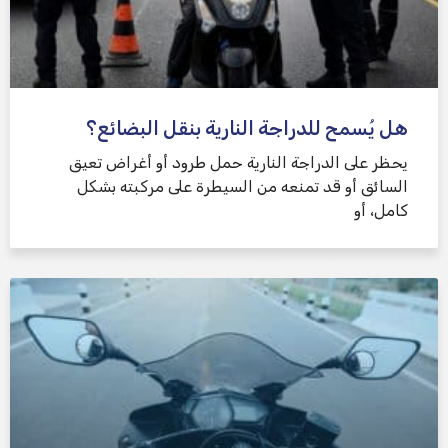
هل يُسمح للدراجة النارية بنقل البضائع؟
يحظر على الدراجة النارية حمل طرود أو أغراض تعيق
السائق أو قد تمنعه من السيطرة على مركبته بشكل
كامل، أو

__PROBLEM DESCRIPTION__
Print each line, starting with the one that contains "السائق أو قد تمنعه من السيطرة على مركبته بشكل" and ending with the last line of the data, exactly as it stands and with no other lines.

__PROBLEM SOLUTION__
السائق أو قد تمنعه من السيطرة على مركبته بشكل
كامل، أو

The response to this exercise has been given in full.